Task description ::
Reproduce all entries precisely as they are written.

The input ::
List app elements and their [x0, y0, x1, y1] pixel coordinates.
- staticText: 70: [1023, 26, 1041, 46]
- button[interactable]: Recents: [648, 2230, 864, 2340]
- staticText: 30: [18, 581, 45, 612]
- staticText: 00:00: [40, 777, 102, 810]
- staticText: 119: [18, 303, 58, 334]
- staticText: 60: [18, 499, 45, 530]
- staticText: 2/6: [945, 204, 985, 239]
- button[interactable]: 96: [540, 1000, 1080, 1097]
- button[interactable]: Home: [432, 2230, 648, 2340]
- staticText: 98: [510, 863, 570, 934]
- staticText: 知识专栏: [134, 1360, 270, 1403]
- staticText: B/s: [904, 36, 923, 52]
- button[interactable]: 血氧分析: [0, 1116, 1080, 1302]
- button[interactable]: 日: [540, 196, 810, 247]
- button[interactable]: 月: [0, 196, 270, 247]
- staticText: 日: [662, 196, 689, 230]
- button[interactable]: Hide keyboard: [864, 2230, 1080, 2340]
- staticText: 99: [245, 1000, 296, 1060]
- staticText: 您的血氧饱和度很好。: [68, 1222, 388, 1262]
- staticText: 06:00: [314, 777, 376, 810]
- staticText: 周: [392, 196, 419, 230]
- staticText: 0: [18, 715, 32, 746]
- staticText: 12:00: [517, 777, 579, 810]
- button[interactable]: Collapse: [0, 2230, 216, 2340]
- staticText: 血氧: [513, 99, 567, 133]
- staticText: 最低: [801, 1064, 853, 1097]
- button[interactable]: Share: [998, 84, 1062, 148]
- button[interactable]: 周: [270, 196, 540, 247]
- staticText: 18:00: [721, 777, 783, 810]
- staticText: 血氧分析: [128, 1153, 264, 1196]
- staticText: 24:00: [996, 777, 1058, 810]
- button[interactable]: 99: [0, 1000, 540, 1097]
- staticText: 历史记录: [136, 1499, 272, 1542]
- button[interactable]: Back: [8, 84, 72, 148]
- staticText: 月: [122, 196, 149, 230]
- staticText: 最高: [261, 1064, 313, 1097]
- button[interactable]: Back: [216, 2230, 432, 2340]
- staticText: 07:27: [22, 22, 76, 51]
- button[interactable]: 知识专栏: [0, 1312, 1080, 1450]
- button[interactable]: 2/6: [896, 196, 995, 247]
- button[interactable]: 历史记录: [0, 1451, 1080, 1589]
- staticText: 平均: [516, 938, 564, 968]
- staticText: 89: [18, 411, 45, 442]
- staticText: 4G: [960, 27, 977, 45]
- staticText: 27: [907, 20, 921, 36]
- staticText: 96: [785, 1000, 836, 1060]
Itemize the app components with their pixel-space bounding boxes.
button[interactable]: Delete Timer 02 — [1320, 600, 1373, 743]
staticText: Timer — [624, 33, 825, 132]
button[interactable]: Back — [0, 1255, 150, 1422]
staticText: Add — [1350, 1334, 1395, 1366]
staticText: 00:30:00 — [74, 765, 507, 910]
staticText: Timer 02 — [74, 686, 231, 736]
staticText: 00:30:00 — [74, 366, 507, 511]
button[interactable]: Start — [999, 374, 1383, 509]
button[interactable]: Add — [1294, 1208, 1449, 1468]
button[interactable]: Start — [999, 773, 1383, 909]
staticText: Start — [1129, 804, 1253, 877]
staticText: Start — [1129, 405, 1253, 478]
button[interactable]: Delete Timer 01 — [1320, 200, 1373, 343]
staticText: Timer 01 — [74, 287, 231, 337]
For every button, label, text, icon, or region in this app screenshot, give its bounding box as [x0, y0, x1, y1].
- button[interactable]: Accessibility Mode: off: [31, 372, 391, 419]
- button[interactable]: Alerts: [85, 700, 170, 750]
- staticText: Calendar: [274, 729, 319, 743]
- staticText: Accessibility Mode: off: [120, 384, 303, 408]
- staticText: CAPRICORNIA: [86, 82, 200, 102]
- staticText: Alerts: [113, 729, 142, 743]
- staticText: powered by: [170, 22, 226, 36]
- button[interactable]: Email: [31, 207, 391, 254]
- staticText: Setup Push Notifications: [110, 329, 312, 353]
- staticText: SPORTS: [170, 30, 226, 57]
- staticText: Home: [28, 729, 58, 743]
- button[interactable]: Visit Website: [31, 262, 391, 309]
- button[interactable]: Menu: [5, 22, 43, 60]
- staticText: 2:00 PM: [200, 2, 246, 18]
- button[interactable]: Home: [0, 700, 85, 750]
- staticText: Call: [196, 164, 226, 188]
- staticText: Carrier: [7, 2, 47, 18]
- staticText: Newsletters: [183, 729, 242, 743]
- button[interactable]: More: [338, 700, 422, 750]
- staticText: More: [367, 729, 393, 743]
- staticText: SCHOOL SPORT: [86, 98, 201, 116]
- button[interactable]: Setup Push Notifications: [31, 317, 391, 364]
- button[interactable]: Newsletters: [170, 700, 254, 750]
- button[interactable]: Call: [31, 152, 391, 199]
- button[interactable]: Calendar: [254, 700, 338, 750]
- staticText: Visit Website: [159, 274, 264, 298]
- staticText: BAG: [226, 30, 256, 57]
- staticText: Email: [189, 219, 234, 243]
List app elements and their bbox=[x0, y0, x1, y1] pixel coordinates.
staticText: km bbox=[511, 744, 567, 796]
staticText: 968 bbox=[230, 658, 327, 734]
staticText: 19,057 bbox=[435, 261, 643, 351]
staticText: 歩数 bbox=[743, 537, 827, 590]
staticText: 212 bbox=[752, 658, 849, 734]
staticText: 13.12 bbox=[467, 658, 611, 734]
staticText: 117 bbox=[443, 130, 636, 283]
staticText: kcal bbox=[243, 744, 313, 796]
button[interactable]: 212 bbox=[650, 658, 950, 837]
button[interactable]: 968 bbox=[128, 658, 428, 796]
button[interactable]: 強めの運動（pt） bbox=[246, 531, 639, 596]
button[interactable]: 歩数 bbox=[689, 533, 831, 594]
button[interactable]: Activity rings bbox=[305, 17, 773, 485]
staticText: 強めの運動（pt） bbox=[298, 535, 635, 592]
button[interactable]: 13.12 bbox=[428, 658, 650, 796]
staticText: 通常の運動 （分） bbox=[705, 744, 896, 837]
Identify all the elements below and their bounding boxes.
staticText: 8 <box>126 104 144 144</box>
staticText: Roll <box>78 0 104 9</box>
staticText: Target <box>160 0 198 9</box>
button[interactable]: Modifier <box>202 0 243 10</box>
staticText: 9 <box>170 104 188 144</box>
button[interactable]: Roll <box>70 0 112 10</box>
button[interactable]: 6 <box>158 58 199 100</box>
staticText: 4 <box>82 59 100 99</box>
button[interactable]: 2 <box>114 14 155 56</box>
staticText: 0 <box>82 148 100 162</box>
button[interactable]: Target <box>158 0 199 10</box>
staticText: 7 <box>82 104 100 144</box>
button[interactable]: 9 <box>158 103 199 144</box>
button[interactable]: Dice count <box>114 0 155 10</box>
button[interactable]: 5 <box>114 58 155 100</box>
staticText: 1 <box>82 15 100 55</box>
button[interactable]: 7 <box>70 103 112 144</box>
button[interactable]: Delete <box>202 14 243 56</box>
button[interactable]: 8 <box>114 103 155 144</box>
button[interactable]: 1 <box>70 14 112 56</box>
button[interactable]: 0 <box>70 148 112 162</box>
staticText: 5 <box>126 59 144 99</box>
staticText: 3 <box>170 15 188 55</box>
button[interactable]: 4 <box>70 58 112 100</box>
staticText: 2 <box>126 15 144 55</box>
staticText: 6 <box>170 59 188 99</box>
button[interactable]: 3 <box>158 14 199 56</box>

Answer space ::
List app elements and their [x0, y0, x1, y1] pixel coordinates.
- staticText: 70: [1023, 26, 1041, 46]
- button[interactable]: Recents: [648, 2230, 864, 2340]
- staticText: 30: [18, 581, 45, 612]
- staticText: 00:00: [40, 777, 102, 810]
- staticText: 119: [18, 303, 58, 334]
- staticText: 60: [18, 499, 45, 530]
- staticText: 2/6: [945, 204, 985, 239]
- button[interactable]: 96: [540, 1000, 1080, 1097]
- button[interactable]: Home: [432, 2230, 648, 2340]
- staticText: 98: [510, 863, 570, 934]
- staticText: 知识专栏: [134, 1360, 270, 1403]
- staticText: B/s: [904, 36, 923, 52]
- button[interactable]: 血氧分析: [0, 1116, 1080, 1302]
- button[interactable]: 日: [540, 196, 810, 247]
- button[interactable]: 月: [0, 196, 270, 247]
- staticText: 日: [662, 196, 689, 230]
- button[interactable]: Hide keyboard: [864, 2230, 1080, 2340]
- staticText: 99: [245, 1000, 296, 1060]
- staticText: 您的血氧饱和度很好。: [68, 1222, 388, 1262]
- staticText: 06:00: [314, 777, 376, 810]
- staticText: 周: [392, 196, 419, 230]
- staticText: 0: [18, 715, 32, 746]
- staticText: 12:00: [517, 777, 579, 810]
- button[interactable]: Collapse: [0, 2230, 216, 2340]
- staticText: 血氧: [513, 99, 567, 133]
- staticText: 最低: [801, 1064, 853, 1097]
- button[interactable]: Share: [998, 84, 1062, 148]
- button[interactable]: 周: [270, 196, 540, 247]
- staticText: 18:00: [721, 777, 783, 810]
- staticText: 血氧分析: [128, 1153, 264, 1196]
- staticText: 24:00: [996, 777, 1058, 810]
- button[interactable]: 99: [0, 1000, 540, 1097]
- staticText: 历史记录: [136, 1499, 272, 1542]
- button[interactable]: Back: [8, 84, 72, 148]
- staticText: 月: [122, 196, 149, 230]
- staticText: 最高: [261, 1064, 313, 1097]
- button[interactable]: Back: [216, 2230, 432, 2340]
- staticText: 07:27: [22, 22, 76, 51]
- button[interactable]: 知识专栏: [0, 1312, 1080, 1450]
- button[interactable]: 2/6: [896, 196, 995, 247]
- button[interactable]: 历史记录: [0, 1451, 1080, 1589]
- staticText: 平均: [516, 938, 564, 968]
- staticText: 89: [18, 411, 45, 442]
- staticText: 4G: [960, 27, 977, 45]
- staticText: 27: [907, 20, 921, 36]
- staticText: 96: [785, 1000, 836, 1060]
Itemize the app components with their pixel-space bounding boxes.
button[interactable]: Delete Timer 02 — [1320, 600, 1373, 743]
staticText: Timer — [624, 33, 825, 132]
button[interactable]: Back — [0, 1255, 150, 1422]
staticText: Add — [1350, 1334, 1395, 1366]
staticText: 00:30:00 — [74, 765, 507, 910]
staticText: Timer 02 — [74, 686, 231, 736]
staticText: 00:30:00 — [74, 366, 507, 511]
button[interactable]: Start — [999, 374, 1383, 509]
button[interactable]: Add — [1294, 1208, 1449, 1468]
button[interactable]: Start — [999, 773, 1383, 909]
staticText: Start — [1129, 804, 1253, 877]
staticText: Start — [1129, 405, 1253, 478]
button[interactable]: Delete Timer 01 — [1320, 200, 1373, 343]
staticText: Timer 01 — [74, 287, 231, 337]
For every button, label, text, icon, or region in this app screenshot, give its bounding box as [x0, y0, x1, y1].
- button[interactable]: Accessibility Mode: off: [31, 372, 391, 419]
- button[interactable]: Alerts: [85, 700, 170, 750]
- staticText: Calendar: [274, 729, 319, 743]
- staticText: Accessibility Mode: off: [120, 384, 303, 408]
- staticText: CAPRICORNIA: [86, 82, 200, 102]
- staticText: Alerts: [113, 729, 142, 743]
- staticText: powered by: [170, 22, 226, 36]
- button[interactable]: Email: [31, 207, 391, 254]
- staticText: Setup Push Notifications: [110, 329, 312, 353]
- staticText: SPORTS: [170, 30, 226, 57]
- staticText: Home: [28, 729, 58, 743]
- button[interactable]: Visit Website: [31, 262, 391, 309]
- button[interactable]: Menu: [5, 22, 43, 60]
- staticText: 2:00 PM: [200, 2, 246, 18]
- button[interactable]: Home: [0, 700, 85, 750]
- staticText: Call: [196, 164, 226, 188]
- staticText: Carrier: [7, 2, 47, 18]
- staticText: Newsletters: [183, 729, 242, 743]
- button[interactable]: More: [338, 700, 422, 750]
- staticText: More: [367, 729, 393, 743]
- staticText: SCHOOL SPORT: [86, 98, 201, 116]
- button[interactable]: Setup Push Notifications: [31, 317, 391, 364]
- button[interactable]: Newsletters: [170, 700, 254, 750]
- button[interactable]: Call: [31, 152, 391, 199]
- button[interactable]: Calendar: [254, 700, 338, 750]
- staticText: Visit Website: [159, 274, 264, 298]
- staticText: BAG: [226, 30, 256, 57]
- staticText: Email: [189, 219, 234, 243]
List app elements and their bbox=[x0, y0, x1, y1] pixel coordinates.
staticText: km bbox=[511, 744, 567, 796]
staticText: 968 bbox=[230, 658, 327, 734]
staticText: 19,057 bbox=[435, 261, 643, 351]
staticText: 歩数 bbox=[743, 537, 827, 590]
staticText: 212 bbox=[752, 658, 849, 734]
staticText: 13.12 bbox=[467, 658, 611, 734]
staticText: 117 bbox=[443, 130, 636, 283]
staticText: kcal bbox=[243, 744, 313, 796]
button[interactable]: 212 bbox=[650, 658, 950, 837]
button[interactable]: 968 bbox=[128, 658, 428, 796]
button[interactable]: 強めの運動（pt） bbox=[246, 531, 639, 596]
button[interactable]: 歩数 bbox=[689, 533, 831, 594]
button[interactable]: Activity rings bbox=[305, 17, 773, 485]
staticText: 強めの運動（pt） bbox=[298, 535, 635, 592]
button[interactable]: 13.12 bbox=[428, 658, 650, 796]
staticText: 通常の運動 （分） bbox=[705, 744, 896, 837]
Identify all the elements below and their bounding boxes.
staticText: 8 <box>126 104 144 144</box>
staticText: Roll <box>78 0 104 9</box>
staticText: Target <box>160 0 198 9</box>
button[interactable]: Modifier <box>202 0 243 10</box>
staticText: 9 <box>170 104 188 144</box>
button[interactable]: Roll <box>70 0 112 10</box>
button[interactable]: 6 <box>158 58 199 100</box>
staticText: 4 <box>82 59 100 99</box>
button[interactable]: 2 <box>114 14 155 56</box>
staticText: 0 <box>82 148 100 162</box>
button[interactable]: Target <box>158 0 199 10</box>
staticText: 7 <box>82 104 100 144</box>
button[interactable]: 9 <box>158 103 199 144</box>
button[interactable]: Dice count <box>114 0 155 10</box>
button[interactable]: 5 <box>114 58 155 100</box>
staticText: 1 <box>82 15 100 55</box>
button[interactable]: 7 <box>70 103 112 144</box>
button[interactable]: Delete <box>202 14 243 56</box>
button[interactable]: 8 <box>114 103 155 144</box>
button[interactable]: 1 <box>70 14 112 56</box>
button[interactable]: 0 <box>70 148 112 162</box>
staticText: 5 <box>126 59 144 99</box>
staticText: 3 <box>170 15 188 55</box>
button[interactable]: 4 <box>70 58 112 100</box>
staticText: 2 <box>126 15 144 55</box>
staticText: 6 <box>170 59 188 99</box>
button[interactable]: 3 <box>158 14 199 56</box>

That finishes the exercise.